Non mi era mai interessato "sfondare", diventare ricco per il gusto di essere ricco e per potermi credere di essere un cazzo e mezzo, traducendo i soldi in influenza sul prossimo. Crescere con una madre single con le pezze al culo non aveva fatto di me il guaglioncello dei quartieri in cerca di rivalsa. Il motivo, magari, era puramente ideologico. Oppure, chissà, carattere. Forse per lo più riconducibile all'esperienza diretta con gli altoborghesi che mi era capitato di conoscere (mio padre e la sua famiglia primi tra tutti, senza dimenticare Erica e i suoi), che si erano sistematicamente rivelati dei pezzi di merda a cui non avrei mai voluto associarmi.

Le ragioni per cui avevo imboccato la strada dello spaccio non avevano nulla a che fare con l'arricchirmi o con l'ambizione di scalare le gerarchie alla "capo dei capi". Era stata, piuttosto, l'illusione di indipendenza che mi dava l'avere un impiego con cui guadagnavo bene senza faticare troppo, mentre mia madre era costretta a sgobbare quasi dieci ore al giorno per pulire il vomito dei creaturi sui banchi delle scuole di mezza Napoli.

La osservai sorseggiare con lentezza il suo cocktail, rapita dal contorno sfumato del Vesuvio. Indossava degli occhiali da sole con lo smalto increspato su un angolo, e qualche glitter staccato dalla composizione di quello che una volta doveva essere il logo del negozio della Pignasecca dove li aveva comprati.

Tutto quello che volevo, in realtà, era poter guadagnare bene per lei.
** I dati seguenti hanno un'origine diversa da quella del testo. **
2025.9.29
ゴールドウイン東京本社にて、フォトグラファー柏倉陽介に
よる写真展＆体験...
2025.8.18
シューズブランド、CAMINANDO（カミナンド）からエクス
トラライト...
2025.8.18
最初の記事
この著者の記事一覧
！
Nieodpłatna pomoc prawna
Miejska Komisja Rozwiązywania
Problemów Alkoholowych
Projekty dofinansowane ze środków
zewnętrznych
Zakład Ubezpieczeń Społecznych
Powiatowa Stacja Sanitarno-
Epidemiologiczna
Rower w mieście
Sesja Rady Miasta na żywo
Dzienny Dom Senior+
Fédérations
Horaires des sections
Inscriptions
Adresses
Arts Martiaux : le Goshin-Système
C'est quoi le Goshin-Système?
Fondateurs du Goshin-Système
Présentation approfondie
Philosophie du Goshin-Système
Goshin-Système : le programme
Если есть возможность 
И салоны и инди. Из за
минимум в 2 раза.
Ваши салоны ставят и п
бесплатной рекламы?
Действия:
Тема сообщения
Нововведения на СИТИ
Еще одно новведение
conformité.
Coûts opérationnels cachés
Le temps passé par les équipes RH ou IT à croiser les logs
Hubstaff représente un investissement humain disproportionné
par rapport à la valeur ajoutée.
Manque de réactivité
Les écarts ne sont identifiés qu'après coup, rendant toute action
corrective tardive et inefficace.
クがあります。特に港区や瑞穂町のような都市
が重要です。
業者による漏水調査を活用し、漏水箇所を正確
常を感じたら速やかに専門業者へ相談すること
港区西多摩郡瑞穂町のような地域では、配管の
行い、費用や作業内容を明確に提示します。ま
Ironico che avessi deciso, invece, di tenerla all'oscuro della brillante carriera in cui ero incappato quasi per caso.

Ciononostante, l'intenzione primaria era ancora di renderla orgogliosa di me, sicura della scelta sacrificata che aveva fatto di tenermi e crescermi, fiera di com'era stata in grado di educarmi tutta sola.
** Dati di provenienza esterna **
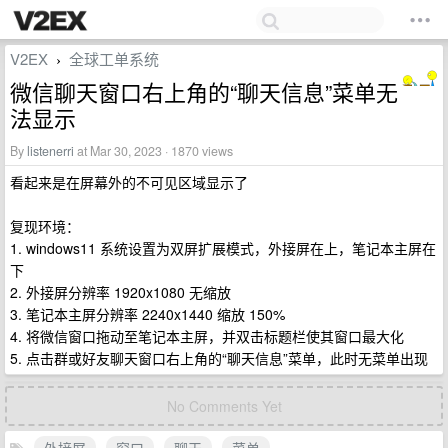
V2EX
全球工单系统
›
微信聊天窗口右上角的“聊天信息”菜单无
法显示
By
listenerri
at Mar 30, 2023 · 1870 views
看起来是在屏幕外的不可见区域显示了
复现环境：
1. windows11 系统设置为双屏扩展模式，外接屏在上，笔记本主屏在
下
2. 外接屏分辨率 1920x1080 无缩放
3. 笔记本主屏分辨率 2240x1440 缩放 150%
4. 将微信窗口拖动至笔记本主屏，并双击标题栏使其窗口最大化
5. 点击群或好友聊天窗口右上角的“聊天信息”菜单，此时无菜单出现
No Comments Yet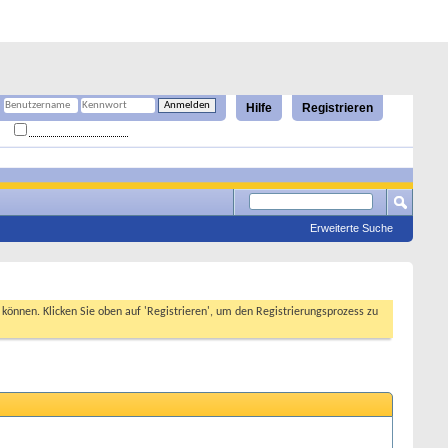
Hilfe
Registrieren
Angemeldet bleiben?
Erweiterte Suche
n können. Klicken Sie oben auf 'Registrieren', um den Registrierungsprozess zu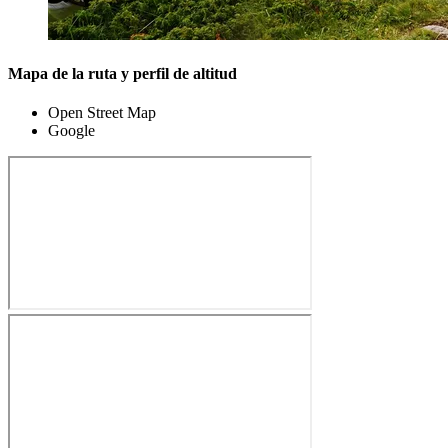
Mapa de la ruta y perfil de altitud
Open Street Map
Google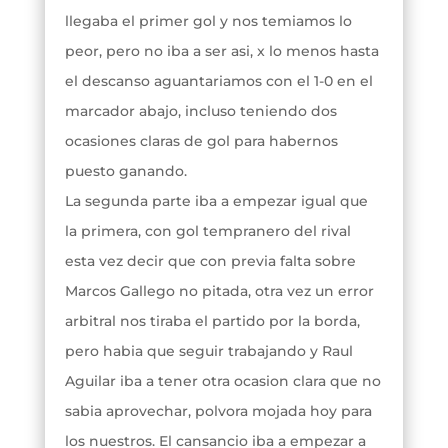
llegaba el primer gol y nos temiamos lo
peor, pero no iba a ser asi, x lo menos hasta
el descanso aguantariamos con el 1-0 en el
marcador abajo, incluso teniendo dos
ocasiones claras de gol para habernos
puesto ganando.
La segunda parte iba a empezar igual que
la primera, con gol tempranero del rival
esta vez decir que con previa falta sobre
Marcos Gallego no pitada, otra vez un error
arbitral nos tiraba el partido por la borda,
pero habia que seguir trabajando y Raul
Aguilar iba a tener otra ocasion clara que no
sabia aprovechar, polvora mojada hoy para
los nuestros. El cansancio iba a empezar a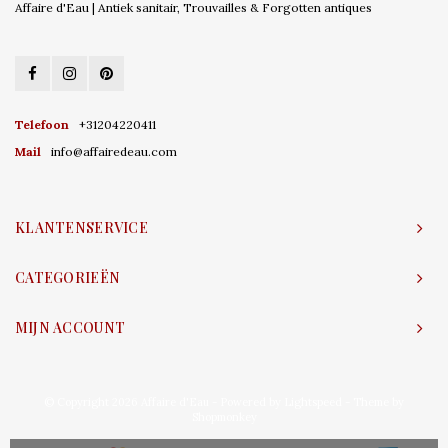
Affaire d'Eau | Antiek sanitair, Trouvailles & Forgotten antiques
Telefoon
+31204220411
Mail
info@affairedeau.com
KLANTENSERVICE
CATEGORIEËN
MIJN ACCOUNT
© Copyright 2026 Affaire d'Eau - Powered by
Lightspeed
- Theme by
Shopmonkey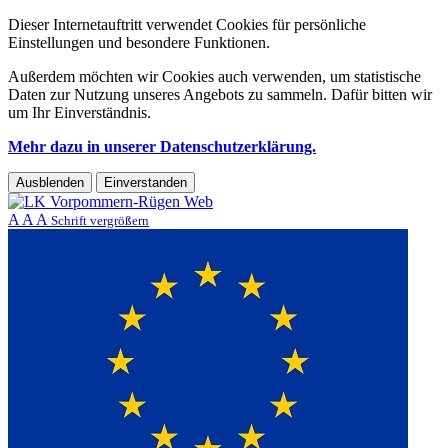
Dieser Internetauftritt verwendet Cookies für persönliche
Einstellungen und besondere Funktionen.
Außerdem möchten wir Cookies auch verwenden, um statistische
Daten zur Nutzung unseres Angebots zu sammeln. Dafür bitten wir
um Ihr Einverständnis.
Mehr dazu in unserer Datenschutzerklärung.
Ausblenden
Einverstanden
A
A
A
Schrift vergrößern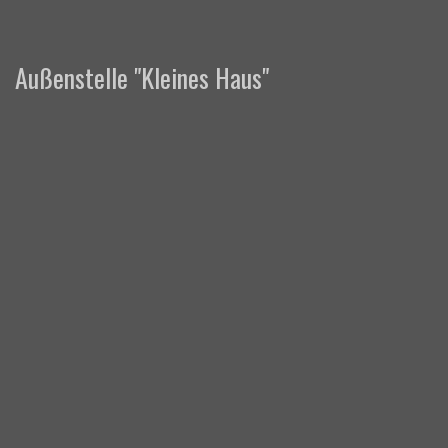
Außenstelle "Kleines Haus"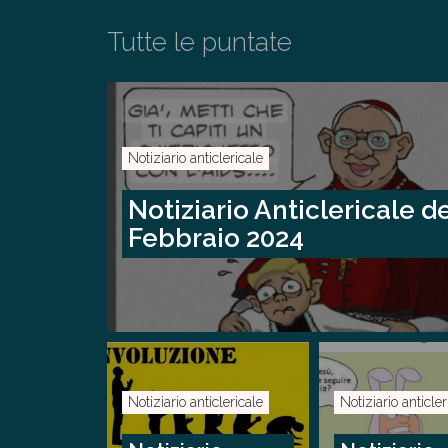
Tutte le puntate
Notiziario anticlericale
Notiziario Anticlericale de
Febbraio 2024
Notiziario anticlericale
Notiziario anticler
Chiaro che, a quel punto, il mio desiderio più in grande fosse di riuscire a guadagnare bene anche per i miei amici, per la mia comunità, per la mia città. Per restituire qualcosa agli altri. Altrimenti che senso ha la ricchezza, se non viene redistribuita?

Mamma interruppe il mio flusso di pensieri col brusco rumore di un selfie scattato int'a scurdat', che flashò entrambi con l'innaturale luce della sua app di fotoritocco coreana e che mi immortalò con una faccia da fesso allucinato.

Emise un risolino sguaiato e lo inviò dritto dritto alla chat di famiglia su WhatsApp. Sua sorella, la madre di Gianpaglia, reagì subito con un secco "Quanti sacrifici ripagati", che suonò incredibilmente stonato, invidioso e fuori luogo.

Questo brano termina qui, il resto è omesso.